COMcheck Submission: Screenshots Aren’t Optional—They’re Your Paper Trail
Don’t just click “Submit.” Screenshot these three screens *before* finalizing:- “Space-by-Space Input” tab: Shows your 3 zones, sqft, and assigned LPDs. Make sure “Food Court Seating” isn’t miscategorized as “Assembly – Unfixed Chairs.” It’s not—it’s “Food Service.”
- “Lighting Summary” tab: Confirms total allowed vs. installed watts. Red = bad. Green = breathe.
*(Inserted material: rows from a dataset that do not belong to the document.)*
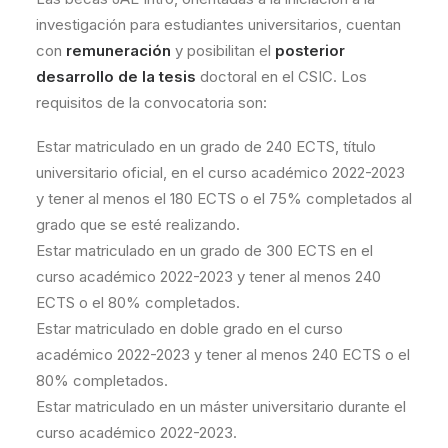
investigación para estudiantes universitarios, cuentan
con
remuneración
y posibilitan el
posterior
desarrollo de la tesis
doctoral en el CSIC. Los
requisitos de la convocatoria son:
Estar matriculado en un grado de 240 ECTS, título
universitario oficial, en el curso académico 2022-2023
y tener al menos el 180 ECTS o el 75% completados al
grado que se esté realizando.
Estar matriculado en un grado de 300 ECTS en el
curso académico 2022-2023 y tener al menos 240
ECTS o el 80% completados.
Estar matriculado en doble grado en el curso
académico 2022-2023 y tener al menos 240 ECTS o el
80% completados.
Estar matriculado en un máster universitario durante el
curso académico 2022-2023.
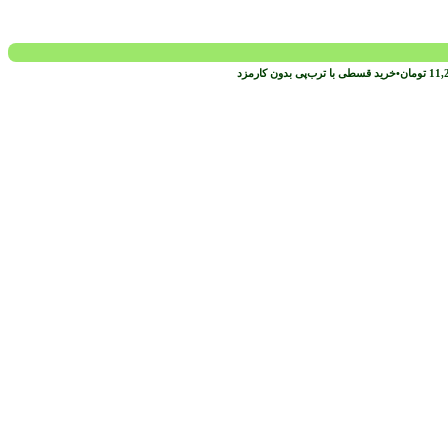
11,
تومان
•
خرید قسطی با ترب‌پی بدون کارمزد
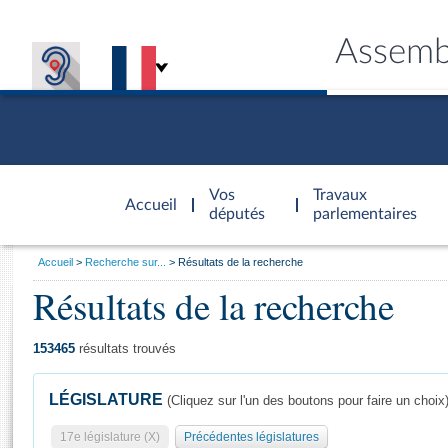
Assemb
Accèder à
la page
Vos
Travaux
Accueil
d'accueil
députés
parlementaires
Vous
Accueil
Recherche sur...
Résultats de la recherche
êtes
Résultats de la recherche
Général
ici
CONNEX
TRAVA
CONNA
DÉC
:
153465
résultats trouvés
LÉGISLATURE
(Cliquez sur l'un des boutons pour faire un choix
17e législature (X)
Précédentes législatures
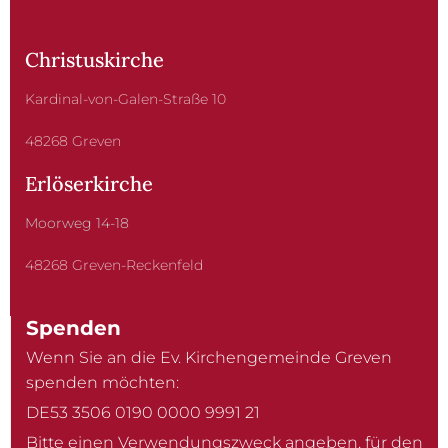
Christuskirche
Kardinal-von-Galen-Straße 10
48268 Greven
Erlöserkirche
Moorweg 14-18
48268 Greven-Reckenfeld
Spenden
Wenn Sie an die Ev. Kirchengemeinde Greven
spenden möchten:
DE53 3506 0190 0000 9991 21
Bitte einen Verwendungszweck angeben, für den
- “Exempt Lighting” tab: Where you list that cove lighting, with description, wattage, and justification reference (“§9.2.2.3 – Decorative”). Attach the control schedule PDF here too.
If COMcheck flags “HVAC Zone Mismatch,” don’t panic. Go back to the HVAC tab, verify zone name matches your MEP drawings *exactly*—including hyphens and capitalization. One client failed because their drawing said “FC-ZONE-03” and COMcheck got “FC_ZONE_03.” Yes, really.
This works because ASHRAE rewards precision—not poetry. And honestly? Once you’ve done it right once, the next food court feels like folding laundry. Predictable. Tedious. Satisfying when the green checkmark appears.